Pourquoi la France ?

A Paris, les responsables s’interrogent pour savoir si c’est la France, en tant que telle, qui était visée.
La démonstration n’est pas faite qu’à travers l’attentat de Karachi, c’est la France, en tant que telle, pour ce qu’elle représente sur les plans politique, diplomatique, militaire et économique, qui a été visée. Mais à l’évidence, compte tenu du choix de la cible et de sa qualité dans le contexte régional, l’hypothèse ne peut être simplement écartée.

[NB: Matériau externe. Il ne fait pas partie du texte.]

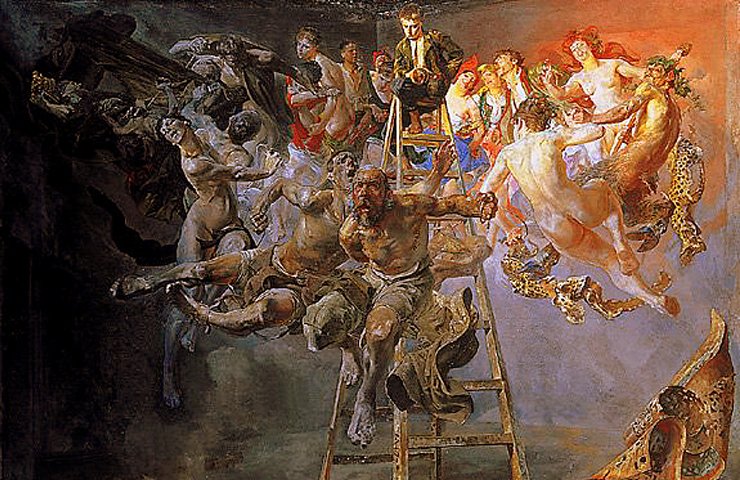 Image resolution: width=740 pixels, height=480 pixels. I want to click on orange paint, so click(x=707, y=28). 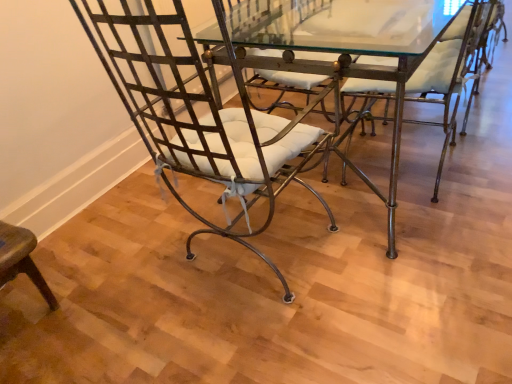 Identify the location of metallic wire chair at left, the 1th chair viewed from the left. (202, 119).

What do you see at coordinates (334, 50) in the screenshot? I see `metallic/glass table at center` at bounding box center [334, 50].

What do you see at coordinates (448, 72) in the screenshot?
I see `metallic wrought iron chair at center, which is the 2th chair from left to right` at bounding box center [448, 72].

This screenshot has height=384, width=512. Identify the location of metallic wire chair at left, which appears as the second chair when viewed from the right. (202, 119).

Is metallic/glass table at center taller than metallic wrought iron chair at center, the 1th chair when ordered from right to left?

In fact, metallic/glass table at center may be shorter than metallic wrought iron chair at center, the 1th chair when ordered from right to left.

Where is `table below the metallic wrought iron chair at center, which is the 2th chair from left to right (from a real-world perspective)`? This screenshot has height=384, width=512. table below the metallic wrought iron chair at center, which is the 2th chair from left to right (from a real-world perspective) is located at coordinates (334, 50).

Is there a large distance between metallic/glass table at center and metallic wrought iron chair at center, the 1th chair when ordered from right to left?

They are positioned close to each other.

Is metallic wire chair at left, the 1th chair viewed from the left, inside metallic wrought iron chair at center, the 1th chair when ordered from right to left?

That's incorrect, metallic wire chair at left, the 1th chair viewed from the left, is not inside metallic wrought iron chair at center, the 1th chair when ordered from right to left.

Is metallic wrought iron chair at center, which is the 2th chair from left to right, positioned far away from metallic wire chair at left, the 1th chair viewed from the left?

metallic wrought iron chair at center, which is the 2th chair from left to right, is actually quite close to metallic wire chair at left, the 1th chair viewed from the left.

Where is `chair that is above the metallic wrought iron chair at center, which is the 2th chair from left to right (from a real-world perspective)`? The height and width of the screenshot is (384, 512). chair that is above the metallic wrought iron chair at center, which is the 2th chair from left to right (from a real-world perspective) is located at coordinates (202, 119).

Is metallic wrought iron chair at center, which is the 2th chair from left to right, at the right side of metallic/glass table at center?

Correct, you'll find metallic wrought iron chair at center, which is the 2th chair from left to right, to the right of metallic/glass table at center.

Where is `table beneath the metallic wrought iron chair at center, which is the 2th chair from left to right (from a real-world perspective)`? This screenshot has width=512, height=384. table beneath the metallic wrought iron chair at center, which is the 2th chair from left to right (from a real-world perspective) is located at coordinates (334, 50).

In the image, is metallic wrought iron chair at center, the 1th chair when ordered from right to left, positioned in front of or behind metallic/glass table at center?

Visually, metallic wrought iron chair at center, the 1th chair when ordered from right to left, is located behind metallic/glass table at center.

In terms of width, does metallic wrought iron chair at center, which is the 2th chair from left to right, look wider or thinner when compared to metallic/glass table at center?

metallic wrought iron chair at center, which is the 2th chair from left to right, is thinner than metallic/glass table at center.

Which object is positioned more to the right, metallic/glass table at center or metallic wire chair at left, the 1th chair viewed from the left?

From the viewer's perspective, metallic/glass table at center appears more on the right side.

Is metallic/glass table at center taller than metallic wire chair at left, which appears as the second chair when viewed from the right?

Incorrect, the height of metallic/glass table at center is not larger of that of metallic wire chair at left, which appears as the second chair when viewed from the right.

How far apart are metallic/glass table at center and metallic wire chair at left, which appears as the second chair when viewed from the right?

metallic/glass table at center is 26.50 inches from metallic wire chair at left, which appears as the second chair when viewed from the right.

Is metallic wire chair at left, the 1th chair viewed from the left, turned away from metallic wrought iron chair at center, which is the 2th chair from left to right?

metallic wire chair at left, the 1th chair viewed from the left, does not have its back to metallic wrought iron chair at center, which is the 2th chair from left to right.

Is the position of metallic wire chair at left, which appears as the second chair when viewed from the right, more distant than that of metallic wrought iron chair at center, the 1th chair when ordered from right to left?

No, the depth of metallic wire chair at left, which appears as the second chair when viewed from the right, is less than that of metallic wrought iron chair at center, the 1th chair when ordered from right to left.

Are metallic wire chair at left, which appears as the second chair when viewed from the right, and metallic wrought iron chair at center, the 1th chair when ordered from right to left, far apart?

metallic wire chair at left, which appears as the second chair when viewed from the right, is near metallic wrought iron chair at center, the 1th chair when ordered from right to left, not far away.

You are a GUI agent. You are given a task and a screenshot of the screen. Output one action in this format:
    pyautogui.click(x=<x>, y=<y>)
    Task: Click on the chair to the right of metallic wire chair at left, which appears as the second chair when viewed from the right
    This screenshot has width=512, height=384.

Même si les nations du Vieux continent ont des relations internationales une approche moins unilatéraliste et manichéenne que les Etats-Unis, la solidarité entre les deux bords de l’Atlantique s’est manifestée sans réserve au lendemain de l’attaque du 11 septembre contre l’Amérique. La France, déjà forte d’une identité marquée par la sympathie à l’égard de l’Alliance du nord du feu commandant Massoud, a pris sa part dans la compassion et les manifestations de solidarité. Elle a offert une aide concrète, tant logistique au niveau de l’enquête que matériel sur le plan militaire. Elle s’est inscrite concrètement dans la logique américaine de la «croisade contre le terrorisme» en fournissant au corps expéditionnaire international des soldats et des armes. Et même si, dans un premier temps, la précipitation a révélé quelques faiblesses dans la coordination des forces et l’attribution des missions, aucun doute n’est permis: cette présence, bien que plus discrète et peut être moins déterminante que celle des Britanniques sur le terrain, n’en fut pas moins loyale et dévouée. C’est un premier point: à quelques nuances près, elle est résolument l’alliée des Etats-Unis.

L’influence de la France

D’autre part elle n’eut pas à se faire violence pour soutenir Islamabad, comme le demandaient les Etats-Unis auprès de leurs alliés. D’une certaine manière on peut dire qu’elle a anticipé le mouvement visant à conforter la stabilité du Pakistan, dans l’intérêt bien compris de chacun et bien qu’Islamabad soit considérée comme infréquentable par nombre de pays. Le Pakistan est en effet, de longue date, un partenaire privilégié de la France. Les relations bilatérales entre les deux pays reposent notamment sur une coopération militaire remontant aux années 60. Pour soutenir l’effort de guerre militaire pakistanais contre l’Inde, la France a vendu des avions de type Mirage III et V, toujours en service aux côtés des F16 américains, et lui a fourni des sous-marins, dont les victimes de l’attentat de mercredi participaient au montage de la dernière génération, les Agosta, transfert de technologie à l’appui.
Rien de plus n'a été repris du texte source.